[What the task requires]:
Among the entries below, extract exactly the lines that run from the one with "по лучшим ценам" through the one with "Deutsch – Viel Spass", both ends included.

[Data shown]:
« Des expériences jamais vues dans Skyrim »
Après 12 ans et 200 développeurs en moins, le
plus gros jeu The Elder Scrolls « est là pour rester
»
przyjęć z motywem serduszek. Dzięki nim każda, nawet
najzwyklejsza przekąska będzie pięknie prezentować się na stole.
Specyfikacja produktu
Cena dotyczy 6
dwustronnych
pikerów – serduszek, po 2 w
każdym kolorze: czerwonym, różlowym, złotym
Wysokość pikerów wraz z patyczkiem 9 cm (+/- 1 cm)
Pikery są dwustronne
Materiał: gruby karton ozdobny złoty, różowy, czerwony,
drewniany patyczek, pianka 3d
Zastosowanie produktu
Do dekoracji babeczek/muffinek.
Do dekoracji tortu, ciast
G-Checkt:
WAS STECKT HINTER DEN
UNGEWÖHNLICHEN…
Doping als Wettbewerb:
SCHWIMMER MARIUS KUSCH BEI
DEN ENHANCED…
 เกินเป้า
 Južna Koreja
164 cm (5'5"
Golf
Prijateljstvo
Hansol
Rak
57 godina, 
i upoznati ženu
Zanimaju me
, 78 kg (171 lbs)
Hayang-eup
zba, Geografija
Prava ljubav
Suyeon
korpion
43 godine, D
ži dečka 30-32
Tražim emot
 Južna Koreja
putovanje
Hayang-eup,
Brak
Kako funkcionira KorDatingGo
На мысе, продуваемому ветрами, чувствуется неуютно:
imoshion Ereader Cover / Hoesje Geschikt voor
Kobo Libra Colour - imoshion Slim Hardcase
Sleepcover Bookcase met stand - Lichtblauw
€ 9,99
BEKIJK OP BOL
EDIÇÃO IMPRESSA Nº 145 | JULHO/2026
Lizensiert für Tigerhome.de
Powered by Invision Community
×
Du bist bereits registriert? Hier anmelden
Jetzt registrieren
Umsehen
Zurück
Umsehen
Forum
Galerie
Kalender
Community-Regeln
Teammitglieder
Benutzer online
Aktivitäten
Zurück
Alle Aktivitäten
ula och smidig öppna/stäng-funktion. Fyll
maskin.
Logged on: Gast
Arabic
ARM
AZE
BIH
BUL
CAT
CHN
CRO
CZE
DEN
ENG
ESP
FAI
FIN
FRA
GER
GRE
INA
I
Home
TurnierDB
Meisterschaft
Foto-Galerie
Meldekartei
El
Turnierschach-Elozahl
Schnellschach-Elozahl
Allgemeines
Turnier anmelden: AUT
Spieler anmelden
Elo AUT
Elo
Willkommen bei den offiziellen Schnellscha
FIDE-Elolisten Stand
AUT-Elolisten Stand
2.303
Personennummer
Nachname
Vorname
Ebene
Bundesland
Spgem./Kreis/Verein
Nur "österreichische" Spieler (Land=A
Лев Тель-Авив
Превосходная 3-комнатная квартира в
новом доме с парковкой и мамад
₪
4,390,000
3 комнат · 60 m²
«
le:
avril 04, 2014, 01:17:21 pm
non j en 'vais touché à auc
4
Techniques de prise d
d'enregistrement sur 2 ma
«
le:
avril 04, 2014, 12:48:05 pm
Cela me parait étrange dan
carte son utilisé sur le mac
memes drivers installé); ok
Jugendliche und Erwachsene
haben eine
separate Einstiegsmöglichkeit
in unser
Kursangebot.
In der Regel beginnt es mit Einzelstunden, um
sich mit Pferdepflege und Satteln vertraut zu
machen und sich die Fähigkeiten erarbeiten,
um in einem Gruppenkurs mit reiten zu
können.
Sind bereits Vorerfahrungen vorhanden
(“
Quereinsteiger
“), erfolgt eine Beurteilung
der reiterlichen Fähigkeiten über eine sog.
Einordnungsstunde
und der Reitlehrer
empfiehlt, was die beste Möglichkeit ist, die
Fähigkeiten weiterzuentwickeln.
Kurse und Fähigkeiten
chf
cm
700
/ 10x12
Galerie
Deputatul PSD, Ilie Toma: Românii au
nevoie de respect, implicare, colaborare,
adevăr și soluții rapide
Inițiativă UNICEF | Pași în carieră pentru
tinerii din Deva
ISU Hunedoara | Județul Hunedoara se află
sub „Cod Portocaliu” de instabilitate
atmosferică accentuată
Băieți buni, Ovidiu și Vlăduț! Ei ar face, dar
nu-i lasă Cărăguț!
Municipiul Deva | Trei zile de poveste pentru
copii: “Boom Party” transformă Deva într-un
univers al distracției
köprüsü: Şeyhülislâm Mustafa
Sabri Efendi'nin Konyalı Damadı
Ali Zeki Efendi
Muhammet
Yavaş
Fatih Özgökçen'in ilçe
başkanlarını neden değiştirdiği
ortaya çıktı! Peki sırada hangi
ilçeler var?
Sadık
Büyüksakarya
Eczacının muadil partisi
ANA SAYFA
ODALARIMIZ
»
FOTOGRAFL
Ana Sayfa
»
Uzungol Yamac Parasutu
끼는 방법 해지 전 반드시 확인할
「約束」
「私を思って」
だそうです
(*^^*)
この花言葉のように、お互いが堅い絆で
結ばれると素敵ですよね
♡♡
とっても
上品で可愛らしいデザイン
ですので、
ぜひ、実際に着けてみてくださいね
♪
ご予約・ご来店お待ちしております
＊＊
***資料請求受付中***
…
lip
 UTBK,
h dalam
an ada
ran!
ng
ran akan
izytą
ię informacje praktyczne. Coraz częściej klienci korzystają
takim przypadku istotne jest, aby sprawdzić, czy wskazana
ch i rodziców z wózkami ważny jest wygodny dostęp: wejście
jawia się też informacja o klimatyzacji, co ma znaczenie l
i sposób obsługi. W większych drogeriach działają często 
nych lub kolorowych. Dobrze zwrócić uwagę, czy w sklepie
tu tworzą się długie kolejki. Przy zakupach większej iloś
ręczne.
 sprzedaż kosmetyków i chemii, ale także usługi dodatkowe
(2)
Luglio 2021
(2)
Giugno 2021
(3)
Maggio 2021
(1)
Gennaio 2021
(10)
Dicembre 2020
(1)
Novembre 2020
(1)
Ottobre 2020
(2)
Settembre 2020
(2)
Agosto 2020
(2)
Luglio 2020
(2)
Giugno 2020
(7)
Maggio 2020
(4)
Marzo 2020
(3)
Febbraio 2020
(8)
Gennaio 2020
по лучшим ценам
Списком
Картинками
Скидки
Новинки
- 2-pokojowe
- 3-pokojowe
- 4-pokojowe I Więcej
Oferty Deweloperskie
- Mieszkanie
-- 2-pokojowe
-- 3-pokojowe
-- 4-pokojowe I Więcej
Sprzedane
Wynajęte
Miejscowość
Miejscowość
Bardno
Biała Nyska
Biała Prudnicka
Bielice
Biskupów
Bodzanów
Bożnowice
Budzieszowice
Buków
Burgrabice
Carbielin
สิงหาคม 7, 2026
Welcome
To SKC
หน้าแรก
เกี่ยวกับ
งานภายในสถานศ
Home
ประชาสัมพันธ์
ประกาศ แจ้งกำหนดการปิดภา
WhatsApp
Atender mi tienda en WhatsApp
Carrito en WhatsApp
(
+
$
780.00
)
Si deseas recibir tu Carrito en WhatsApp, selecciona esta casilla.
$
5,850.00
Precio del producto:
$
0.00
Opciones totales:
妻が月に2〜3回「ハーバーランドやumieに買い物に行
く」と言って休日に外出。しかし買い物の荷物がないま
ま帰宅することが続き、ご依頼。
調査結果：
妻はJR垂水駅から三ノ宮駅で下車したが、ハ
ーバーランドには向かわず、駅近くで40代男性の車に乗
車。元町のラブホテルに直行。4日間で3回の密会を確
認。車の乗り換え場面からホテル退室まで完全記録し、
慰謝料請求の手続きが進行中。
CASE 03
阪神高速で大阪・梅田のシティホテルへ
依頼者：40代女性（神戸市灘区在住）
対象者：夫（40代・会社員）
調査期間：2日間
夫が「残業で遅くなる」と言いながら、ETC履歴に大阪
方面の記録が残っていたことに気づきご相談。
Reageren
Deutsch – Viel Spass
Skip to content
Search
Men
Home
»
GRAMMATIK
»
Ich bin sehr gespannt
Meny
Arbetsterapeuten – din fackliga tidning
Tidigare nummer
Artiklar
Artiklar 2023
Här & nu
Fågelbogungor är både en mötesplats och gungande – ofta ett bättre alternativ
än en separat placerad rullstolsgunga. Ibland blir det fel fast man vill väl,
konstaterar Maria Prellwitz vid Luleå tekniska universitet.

[Answer to this task]:
по лучшим ценам
Списком
Картинками
Скидки
Новинки
- 2-pokojowe
- 3-pokojowe
- 4-pokojowe I Więcej
Oferty Deweloperskie
- Mieszkanie
-- 2-pokojowe
-- 3-pokojowe
-- 4-pokojowe I Więcej
Sprzedane
Wynajęte
Miejscowość
Miejscowość
Bardno
Biała Nyska
Biała Prudnicka
Bielice
Biskupów
Bodzanów
Bożnowice
Budzieszowice
Buków
Burgrabice
Carbielin
สิงหาคม 7, 2026
Welcome
To SKC
หน้าแรก
เกี่ยวกับ
งานภายในสถานศ
Home
ประชาสัมพันธ์
ประกาศ แจ้งกำหนดการปิดภา
WhatsApp
Atender mi tienda en WhatsApp
Carrito en WhatsApp
(
+
$
780.00
)
Si deseas recibir tu Carrito en WhatsApp, selecciona esta casilla.
$
5,850.00
Precio del producto:
$
0.00
Opciones totales:
妻が月に2〜3回「ハーバーランドやumieに買い物に行
く」と言って休日に外出。しかし買い物の荷物がないま
ま帰宅することが続き、ご依頼。
調査結果：
妻はJR垂水駅から三ノ宮駅で下車したが、ハ
ーバーランドには向かわず、駅近くで40代男性の車に乗
車。元町のラブホテルに直行。4日間で3回の密会を確
認。車の乗り換え場面からホテル退室まで完全記録し、
慰謝料請求の手続きが進行中。
CASE 03
阪神高速で大阪・梅田のシティホテルへ
依頼者：40代女性（神戸市灘区在住）
対象者：夫（40代・会社員）
調査期間：2日間
夫が「残業で遅くなる」と言いながら、ETC履歴に大阪
方面の記録が残っていたことに気づきご相談。
Reageren
Deutsch – Viel Spass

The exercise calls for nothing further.